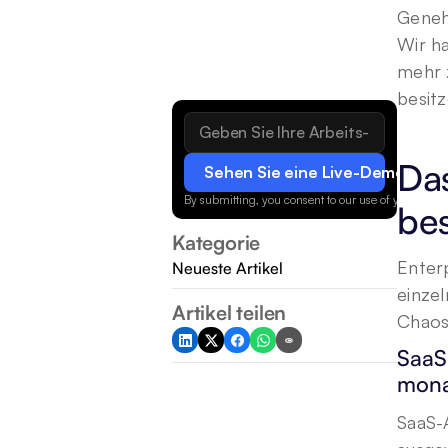
Genehm
Wir ha
mehr z
besitz
Da
Sehen Sie eine Live-Demo
By submitting, you consent to our use of your data.
bes
Kategorie
Enterp
Neueste Artikel
einzel
Artikel teilen
Chaos
SaaS
mona
SaaS-A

- DIRECTIONS FOR THIS TASK
When you copy the data above, keep each line exact and omit the pictures.

- EXERCISE OUTPUT
Genehm
Wir ha
mehr z
besitz
Da
Sehen Sie eine Live-Demo
By submitting, you consent to our use of your data.
bes
Kategorie
Enterp
Neueste Artikel
einzel
Artikel teilen
Chaos
SaaS
mona
SaaS-A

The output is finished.